Thalavadi (Tamil:தாளவாடி) is a hilly town located close to the Dhimbham hills of Erode District in Tamil Nadu, India. Situated 823 metres above sealevel it has a salubrious weather most of the year. It's located at south of Suvarnavathi Reservoir on a local road off NH 209, nearly  north of Thalamalai and lies in border with Karnataka state. Previously part of Sathyamangalam taluk, it was separated & made a separate Taluk in 2016. It is the least populous Taluk of Erode District and is close to the BRT Wildlife sanctuary where the Western Ghats and Eastern Ghats converge.

Dodda Gajanur in Thalavadi taluk is the birthplace of late Kannada Superstar Dr.Rajkumar.

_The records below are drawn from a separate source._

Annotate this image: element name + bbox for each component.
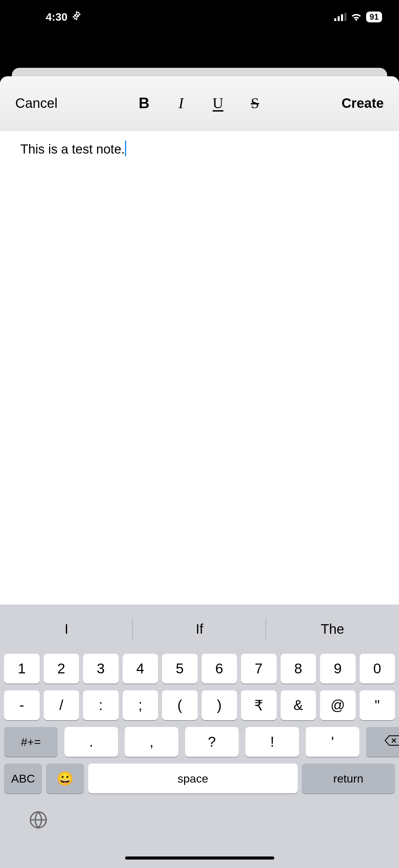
key-7[interactable]: 7 [241,654,277,684]
key-6[interactable]: 6 [202,654,237,684]
notch-area [0,34,399,73]
keyboard: I If The 1 2 3 4 5 6 7 8 9 0 - / : ; ( )… [0,605,399,868]
key-semicolon[interactable]: ; [123,690,158,720]
keyboard-bottom-row [0,800,399,831]
status-right: 91 [334,12,382,22]
suggestion-1[interactable]: I [0,611,133,647]
key-9[interactable]: 9 [320,654,356,684]
strikethrough-button[interactable]: S [246,95,264,112]
italic-button[interactable]: I [172,95,190,112]
svg-rect-1 [334,18,336,21]
key-apos[interactable]: ' [306,727,359,757]
key-quote[interactable]: " [360,690,395,720]
key-dash[interactable]: - [4,690,40,720]
key-5[interactable]: 5 [162,654,198,684]
key-rparen[interactable]: ) [202,690,237,720]
key-period[interactable]: . [64,727,118,757]
settings-icon [72,11,82,23]
create-button[interactable]: Create [341,96,384,111]
keyboard-row-4: ABC 😀 space return [0,764,399,793]
predictive-bar: I If The [0,611,399,647]
bold-button[interactable]: B [135,95,153,112]
keyboard-row-2: - / : ; ( ) ₹ & @ " [0,690,399,720]
key-abc[interactable]: ABC [4,764,42,793]
suggestion-3[interactable]: The [266,611,399,647]
underline-button[interactable]: U [209,95,227,112]
key-emoji[interactable]: 😀 [46,764,84,793]
key-0[interactable]: 0 [360,654,395,684]
note-modal: Cancel B I U S Create This is a test not… [0,76,399,868]
key-3[interactable]: 3 [83,654,119,684]
emoji-icon: 😀 [57,771,74,787]
keyboard-row-1: 1 2 3 4 5 6 7 8 9 0 [0,654,399,684]
key-return[interactable]: return [302,764,395,793]
note-editor[interactable]: This is a test note. [0,131,399,605]
wifi-icon [351,13,362,21]
battery-level: 91 [366,12,382,22]
status-bar: 4:30 91 [0,0,399,34]
key-1[interactable]: 1 [4,654,40,684]
text-cursor [125,141,126,156]
globe-icon[interactable] [29,825,48,830]
backspace-icon [384,734,399,750]
status-left: 4:30 [46,11,82,23]
key-8[interactable]: 8 [281,654,316,684]
home-indicator[interactable] [125,856,274,860]
keyboard-row-3: #+= . , ? ! ' [0,727,399,757]
svg-rect-2 [338,16,340,21]
key-symbol-switch[interactable]: #+= [4,727,58,757]
cancel-button[interactable]: Cancel [15,96,58,111]
key-2[interactable]: 2 [44,654,79,684]
key-lparen[interactable]: ( [162,690,198,720]
key-space[interactable]: space [88,764,298,793]
key-exclaim[interactable]: ! [245,727,299,757]
key-backspace[interactable] [366,727,399,757]
key-slash[interactable]: / [44,690,79,720]
editor-text: This is a test note. [20,142,125,156]
key-rupee[interactable]: ₹ [241,690,277,720]
key-question[interactable]: ? [185,727,239,757]
format-buttons: B I U S [58,95,342,112]
key-4[interactable]: 4 [123,654,158,684]
status-time: 4:30 [46,11,67,23]
key-amp[interactable]: & [281,690,316,720]
editor-toolbar: Cancel B I U S Create [0,76,399,131]
suggestion-2[interactable]: If [133,611,266,647]
key-comma[interactable]: , [125,727,178,757]
key-colon[interactable]: : [83,690,119,720]
svg-rect-4 [344,13,346,21]
key-at[interactable]: @ [320,690,356,720]
svg-rect-3 [341,14,343,21]
cellular-signal-icon [334,13,346,21]
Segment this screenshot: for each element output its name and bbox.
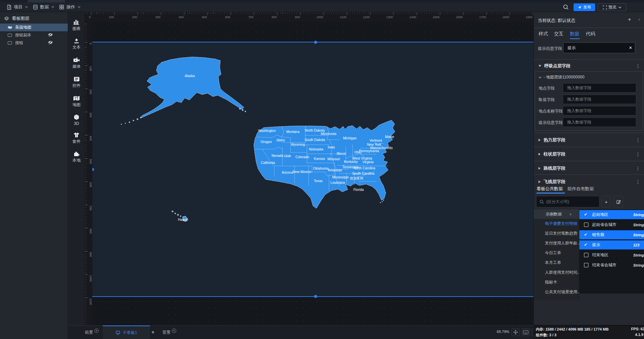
selection-line-bottom[interactable] [92,296,533,297]
field-row-结束地区[interactable]: 结束地区String [579,250,644,260]
checkbox-empty-icon[interactable] [584,253,588,257]
selection-handle-top[interactable] [314,41,317,44]
dataset-item[interactable]: 人群使用支付时间... [534,268,579,277]
tab-数据[interactable]: 数据 [570,31,579,37]
background-button[interactable]: 背景 + [162,326,176,339]
preview-button[interactable]: 预览 [598,3,626,11]
strip-item-媒体[interactable]: 媒体 [68,57,85,69]
current-state-label: 当前状态: [538,18,557,23]
artboard[interactable]: WashingtonMontanaNorth DakotaMinnesotaMi… [92,42,533,297]
selection-handle-bottom[interactable] [314,295,317,298]
state-label-Illinois: Illinois [337,152,346,156]
drop-zone-地点字段[interactable]: 拖入数据字段 [563,83,636,93]
field-row-销售额[interactable]: ✔销售额String [579,230,644,239]
layer-item-按钮[interactable]: 按钮 [0,39,68,47]
dataset-item[interactable]: 电子缴费支付明细 [534,219,579,229]
check-icon[interactable]: ✔ [584,233,588,237]
dataset-item[interactable]: 公共支付场景使用... [534,287,579,297]
add-subboard-button[interactable]: + [151,326,155,339]
section-柱状层字段[interactable]: 柱状层字段⋮ [534,149,644,159]
ruler-label: 500 [89,159,92,164]
dataset-dropdown[interactable]: 示例数据 ∨ [534,209,579,219]
kebab-menu-icon[interactable]: ⋮ [636,137,640,143]
strip-item-文本[interactable]: 文本 [68,38,85,50]
check-icon[interactable]: ✔ [584,243,588,247]
us-map-chart[interactable]: WashingtonMontanaNorth DakotaMinnesotaMi… [92,42,533,297]
section-breath-layer[interactable]: 呼吸点层字段 ⋮ [534,61,644,71]
state-label-Texas: Texas [314,179,323,183]
drop-zone-取值字段[interactable]: 拖入数据字段 [563,95,636,104]
menu-document[interactable]: 项目 [3,2,31,12]
section-飞线层字段[interactable]: 飞线层字段⋮ [534,177,644,187]
strip-item-图表[interactable]: 图表 [68,19,85,32]
clear-icon[interactable]: ✕ [629,45,632,50]
field-row-起始地区[interactable]: ✔起始地区String [579,210,644,219]
ruler-tick [393,12,394,15]
tab-样式[interactable]: 样式 [539,31,548,37]
canvas[interactable]: WashingtonMontanaNorth DakotaMinnesotaMi… [92,22,533,325]
field-search-input[interactable] [546,199,593,204]
eye-off-icon[interactable] [48,40,53,44]
strip-item-3D[interactable]: 3D [68,114,85,126]
map-level-header[interactable]: - 地图层级1100000000 [539,74,584,80]
dataset-item[interactable]: 近日支付笔数趋势 [534,229,579,238]
strip-item-套件[interactable]: 套件 [68,132,85,144]
menu-database[interactable]: 数据 [30,2,58,12]
dataset-dropdown-label: 示例数据 [546,211,562,217]
search-icon[interactable] [563,4,570,11]
field-row-起始省会城市[interactable]: 起始省会城市String [579,220,644,229]
tooltip-field-value: 提示 [568,45,576,51]
tooltip-field-input[interactable]: 提示 ✕ [563,42,635,53]
zoom-level[interactable]: 69.79% [497,330,509,334]
publish-button[interactable]: 发布 [574,3,595,11]
background-add-icon[interactable]: + [172,329,176,333]
keyboard-shortcuts-button[interactable] [522,329,530,336]
checkbox-empty-icon[interactable] [584,223,588,227]
kebab-menu-icon[interactable]: ⋮ [636,63,640,69]
fit-screen-button[interactable] [512,329,520,336]
strip-item-控件[interactable]: 控件 [68,76,85,89]
kebab-menu-icon[interactable]: ⋮ [636,151,640,157]
field-search-box[interactable] [536,196,600,207]
drop-zone-地点名称字段[interactable]: 拖入数据字段 [563,106,636,115]
field-row-结束省会城市[interactable]: 结束省会城市String [579,261,644,270]
layer-item-按钮副本[interactable]: 按钮副本 [0,31,68,39]
section-路线层字段[interactable]: 路线层字段⋮ [534,164,644,173]
dataset-item[interactable]: 今日工单 [534,248,579,258]
foreground-add-icon[interactable]: + [94,329,99,333]
state-label-Utah: Utah [284,154,291,158]
strip-item-地图[interactable]: 地图 [68,96,85,108]
map-alaska[interactable] [140,57,244,118]
ruler-tick [85,42,88,42]
dataset-item[interactable]: 指标卡 [534,277,579,287]
status-bar: 内存: 1589 / 2442 / 4096 MB 185 / 1774 MB … [533,325,644,339]
dataset-item[interactable]: 本月工单 [534,258,579,268]
section-热力层字段[interactable]: 热力层字段⋮ [534,135,644,145]
kebab-menu-icon[interactable]: ⋮ [636,179,640,184]
fps-status: FPS: 63 [631,327,644,331]
data-tab-组件自有数据[interactable]: 组件自有数据 [568,186,594,192]
checkbox-empty-icon[interactable] [584,263,588,267]
layer-item-美国地图[interactable]: 美国地图 [0,24,68,31]
add-state-icon[interactable]: + [628,16,631,23]
edit-dataset-button[interactable] [614,196,623,207]
layers-panel: 看板图层 美国地图按钮副本按钮 [0,12,68,339]
selection-line-top[interactable] [92,42,533,42]
eye-off-icon[interactable] [48,33,53,37]
chevron-right-icon[interactable]: › [638,16,640,22]
tab-subboard[interactable]: 子看板1 [103,326,150,339]
ruler-label: 300 [89,112,92,117]
strip-item-本地[interactable]: 本地 [68,151,85,163]
field-row-提示[interactable]: ✔提示123 [579,240,644,249]
menu-grid[interactable]: 操作 [56,2,84,12]
foreground-button[interactable]: 前景 + [85,326,99,339]
kebab-menu-icon[interactable]: ⋮ [636,166,640,171]
dataset-item[interactable]: 支付使用人群年龄... [534,238,579,248]
tab-交互[interactable]: 交互 [554,31,563,37]
ruler-label: 800 [89,229,92,234]
add-dataset-button[interactable]: + [602,196,611,207]
data-tab-看板公共数据[interactable]: 看板公共数据 [536,186,563,192]
tab-代码[interactable]: 代码 [586,31,595,37]
check-icon[interactable]: ✔ [584,212,588,217]
drop-zone-提示信息字段[interactable]: 拖入数据字段 [563,117,636,127]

Thalavadi is the main commercial centre for the newly formed taluk. Five roads connect it to the NH209, the first one via Bisalvadi to Venkataiahnachatra, second one via Yelekatte to Chikkahole , third one via Ramapura, fourth one via Gumtapura and the fifth one via Doddapura to Dhimbam. Only the last road runs entirely in Tamilnadu. All other roads exit through Karnataka. Thalavadi - Dhimbam road runs through core area of Satyamangalam wildlife sanctuary, and the entry is restricted, except for state run transport buses and private vehicles with permission.